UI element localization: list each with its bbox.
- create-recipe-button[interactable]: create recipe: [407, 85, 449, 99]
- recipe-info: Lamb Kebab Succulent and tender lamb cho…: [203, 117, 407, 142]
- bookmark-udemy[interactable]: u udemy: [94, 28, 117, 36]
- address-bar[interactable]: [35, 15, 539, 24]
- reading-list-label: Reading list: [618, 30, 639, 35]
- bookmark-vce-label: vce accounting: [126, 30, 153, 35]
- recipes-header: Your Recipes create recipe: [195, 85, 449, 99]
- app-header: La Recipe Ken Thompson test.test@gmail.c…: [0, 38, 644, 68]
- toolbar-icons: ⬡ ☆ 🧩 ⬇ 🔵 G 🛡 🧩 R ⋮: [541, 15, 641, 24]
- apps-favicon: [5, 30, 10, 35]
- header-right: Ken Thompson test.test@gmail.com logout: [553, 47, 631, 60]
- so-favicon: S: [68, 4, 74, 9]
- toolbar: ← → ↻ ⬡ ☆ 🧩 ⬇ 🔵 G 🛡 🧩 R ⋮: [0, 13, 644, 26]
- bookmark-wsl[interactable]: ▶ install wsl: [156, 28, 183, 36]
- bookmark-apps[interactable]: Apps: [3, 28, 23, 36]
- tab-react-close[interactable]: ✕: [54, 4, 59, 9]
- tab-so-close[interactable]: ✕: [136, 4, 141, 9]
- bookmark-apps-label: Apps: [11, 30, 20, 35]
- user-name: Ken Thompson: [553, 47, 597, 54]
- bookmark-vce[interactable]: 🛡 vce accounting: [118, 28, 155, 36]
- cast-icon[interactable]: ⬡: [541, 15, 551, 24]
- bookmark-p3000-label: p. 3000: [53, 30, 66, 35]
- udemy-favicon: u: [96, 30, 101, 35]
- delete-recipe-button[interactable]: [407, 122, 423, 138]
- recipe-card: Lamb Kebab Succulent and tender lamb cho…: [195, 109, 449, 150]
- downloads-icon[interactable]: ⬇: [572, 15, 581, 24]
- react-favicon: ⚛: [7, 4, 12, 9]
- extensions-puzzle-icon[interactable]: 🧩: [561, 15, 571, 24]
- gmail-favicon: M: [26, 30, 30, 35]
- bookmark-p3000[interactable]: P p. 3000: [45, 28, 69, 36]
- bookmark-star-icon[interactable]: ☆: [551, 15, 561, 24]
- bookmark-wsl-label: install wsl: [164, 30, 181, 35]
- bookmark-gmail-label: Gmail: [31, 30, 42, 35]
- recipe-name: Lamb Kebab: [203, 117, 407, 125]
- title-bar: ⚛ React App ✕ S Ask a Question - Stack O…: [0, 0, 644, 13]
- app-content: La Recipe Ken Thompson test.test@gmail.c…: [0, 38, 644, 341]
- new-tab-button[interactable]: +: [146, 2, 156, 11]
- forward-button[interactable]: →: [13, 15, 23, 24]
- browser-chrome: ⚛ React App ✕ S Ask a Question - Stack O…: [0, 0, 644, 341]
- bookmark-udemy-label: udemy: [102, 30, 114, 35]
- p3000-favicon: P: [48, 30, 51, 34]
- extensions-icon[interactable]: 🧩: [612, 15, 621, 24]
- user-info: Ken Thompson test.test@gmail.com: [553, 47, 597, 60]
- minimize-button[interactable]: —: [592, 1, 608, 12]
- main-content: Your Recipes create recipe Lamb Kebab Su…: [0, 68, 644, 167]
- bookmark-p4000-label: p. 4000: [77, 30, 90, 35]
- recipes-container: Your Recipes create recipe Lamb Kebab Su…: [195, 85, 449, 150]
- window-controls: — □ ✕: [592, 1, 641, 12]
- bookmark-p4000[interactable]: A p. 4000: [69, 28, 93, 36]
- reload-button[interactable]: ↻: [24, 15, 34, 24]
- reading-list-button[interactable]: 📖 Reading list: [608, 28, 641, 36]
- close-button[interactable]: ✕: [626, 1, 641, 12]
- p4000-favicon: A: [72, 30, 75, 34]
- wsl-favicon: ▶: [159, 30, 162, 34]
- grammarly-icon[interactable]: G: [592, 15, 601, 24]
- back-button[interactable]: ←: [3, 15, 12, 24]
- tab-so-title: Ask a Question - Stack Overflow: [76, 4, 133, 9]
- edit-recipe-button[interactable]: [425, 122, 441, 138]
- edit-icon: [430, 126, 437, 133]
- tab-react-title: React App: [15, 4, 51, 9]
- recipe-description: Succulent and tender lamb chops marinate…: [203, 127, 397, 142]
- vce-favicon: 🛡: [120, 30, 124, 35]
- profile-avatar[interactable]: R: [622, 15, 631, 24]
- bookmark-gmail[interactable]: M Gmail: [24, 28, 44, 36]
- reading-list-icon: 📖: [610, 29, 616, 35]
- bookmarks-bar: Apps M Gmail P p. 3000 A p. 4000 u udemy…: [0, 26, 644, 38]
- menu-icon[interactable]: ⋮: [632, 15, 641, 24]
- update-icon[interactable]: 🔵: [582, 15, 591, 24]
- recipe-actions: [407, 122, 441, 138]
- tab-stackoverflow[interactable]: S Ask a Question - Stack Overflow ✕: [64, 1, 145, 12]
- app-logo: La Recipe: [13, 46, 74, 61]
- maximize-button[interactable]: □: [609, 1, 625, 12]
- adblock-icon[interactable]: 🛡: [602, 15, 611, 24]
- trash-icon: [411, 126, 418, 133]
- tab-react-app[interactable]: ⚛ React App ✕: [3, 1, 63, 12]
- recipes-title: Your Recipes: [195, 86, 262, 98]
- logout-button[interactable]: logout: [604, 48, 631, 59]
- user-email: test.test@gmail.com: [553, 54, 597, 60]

▸ What is needed: The data above needs retyping. Reproduce each line exactly.

▸ Answer to this problem:
UI element localization: list each with its bbox.
- create-recipe-button[interactable]: create recipe: [407, 85, 449, 99]
- recipe-info: Lamb Kebab Succulent and tender lamb cho…: [203, 117, 407, 142]
- bookmark-udemy[interactable]: u udemy: [94, 28, 117, 36]
- address-bar[interactable]: [35, 15, 539, 24]
- reading-list-label: Reading list: [618, 30, 639, 35]
- bookmark-vce-label: vce accounting: [126, 30, 153, 35]
- recipes-header: Your Recipes create recipe: [195, 85, 449, 99]
- app-header: La Recipe Ken Thompson test.test@gmail.c…: [0, 38, 644, 68]
- toolbar-icons: ⬡ ☆ 🧩 ⬇ 🔵 G 🛡 🧩 R ⋮: [541, 15, 641, 24]
- apps-favicon: [5, 30, 10, 35]
- header-right: Ken Thompson test.test@gmail.com logout: [553, 47, 631, 60]
- so-favicon: S: [68, 4, 74, 9]
- toolbar: ← → ↻ ⬡ ☆ 🧩 ⬇ 🔵 G 🛡 🧩 R ⋮: [0, 13, 644, 26]
- bookmark-wsl[interactable]: ▶ install wsl: [156, 28, 183, 36]
- bookmark-apps[interactable]: Apps: [3, 28, 23, 36]
- tab-react-close[interactable]: ✕: [54, 4, 59, 9]
- tab-so-close[interactable]: ✕: [136, 4, 141, 9]
- bookmark-apps-label: Apps: [11, 30, 20, 35]
- user-name: Ken Thompson: [553, 47, 597, 54]
- bookmark-vce[interactable]: 🛡 vce accounting: [118, 28, 155, 36]
- cast-icon[interactable]: ⬡: [541, 15, 551, 24]
- bookmark-p3000-label: p. 3000: [53, 30, 66, 35]
- udemy-favicon: u: [96, 30, 101, 35]
- delete-recipe-button[interactable]: [407, 122, 423, 138]
- recipe-card: Lamb Kebab Succulent and tender lamb cho…: [195, 109, 449, 150]
- downloads-icon[interactable]: ⬇: [572, 15, 581, 24]
- react-favicon: ⚛: [7, 4, 12, 9]
- extensions-puzzle-icon[interactable]: 🧩: [561, 15, 571, 24]
- gmail-favicon: M: [26, 30, 30, 35]
- bookmark-p3000[interactable]: P p. 3000: [45, 28, 69, 36]
- bookmark-star-icon[interactable]: ☆: [551, 15, 561, 24]
- bookmark-wsl-label: install wsl: [164, 30, 181, 35]
- bookmark-gmail-label: Gmail: [31, 30, 42, 35]
- recipe-name: Lamb Kebab: [203, 117, 407, 125]
- title-bar: ⚛ React App ✕ S Ask a Question - Stack O…: [0, 0, 644, 13]
- app-content: La Recipe Ken Thompson test.test@gmail.c…: [0, 38, 644, 341]
- new-tab-button[interactable]: +: [146, 2, 156, 11]
- forward-button[interactable]: →: [13, 15, 23, 24]
- browser-chrome: ⚛ React App ✕ S Ask a Question - Stack O…: [0, 0, 644, 341]
- bookmark-udemy-label: udemy: [102, 30, 114, 35]
- p3000-favicon: P: [48, 30, 51, 34]
- extensions-icon[interactable]: 🧩: [612, 15, 621, 24]
- user-info: Ken Thompson test.test@gmail.com: [553, 47, 597, 60]
- minimize-button[interactable]: —: [592, 1, 608, 12]
- main-content: Your Recipes create recipe Lamb Kebab Su…: [0, 68, 644, 167]
- bookmark-p4000-label: p. 4000: [77, 30, 90, 35]
- recipes-container: Your Recipes create recipe Lamb Kebab Su…: [195, 85, 449, 150]
- window-controls: — □ ✕: [592, 1, 641, 12]
- bookmark-p4000[interactable]: A p. 4000: [69, 28, 93, 36]
- reload-button[interactable]: ↻: [24, 15, 34, 24]
- reading-list-button[interactable]: 📖 Reading list: [608, 28, 641, 36]
- close-button[interactable]: ✕: [626, 1, 641, 12]
- p4000-favicon: A: [72, 30, 75, 34]
- wsl-favicon: ▶: [159, 30, 162, 34]
- grammarly-icon[interactable]: G: [592, 15, 601, 24]
- back-button[interactable]: ←: [3, 15, 12, 24]
- tab-so-title: Ask a Question - Stack Overflow: [76, 4, 133, 9]
- edit-recipe-button[interactable]: [425, 122, 441, 138]
- edit-icon: [430, 126, 437, 133]
- tab-react-title: React App: [15, 4, 51, 9]
- recipe-description: Succulent and tender lamb chops marinate…: [203, 127, 397, 142]
- vce-favicon: 🛡: [120, 30, 124, 35]
- profile-avatar[interactable]: R: [622, 15, 631, 24]
- bookmark-gmail[interactable]: M Gmail: [24, 28, 44, 36]
- reading-list-icon: 📖: [610, 29, 616, 35]
- bookmarks-bar: Apps M Gmail P p. 3000 A p. 4000 u udemy…: [0, 26, 644, 38]
- menu-icon[interactable]: ⋮: [632, 15, 641, 24]
- update-icon[interactable]: 🔵: [582, 15, 591, 24]
- recipe-actions: [407, 122, 441, 138]
- tab-stackoverflow[interactable]: S Ask a Question - Stack Overflow ✕: [64, 1, 145, 12]
- app-logo: La Recipe: [13, 46, 74, 61]
- maximize-button[interactable]: □: [609, 1, 625, 12]
- adblock-icon[interactable]: 🛡: [602, 15, 611, 24]
- trash-icon: [411, 126, 418, 133]
- tab-react-app[interactable]: ⚛ React App ✕: [3, 1, 63, 12]
- recipes-title: Your Recipes: [195, 86, 262, 98]
- logout-button[interactable]: logout: [604, 48, 631, 59]
- user-email: test.test@gmail.com: [553, 54, 597, 60]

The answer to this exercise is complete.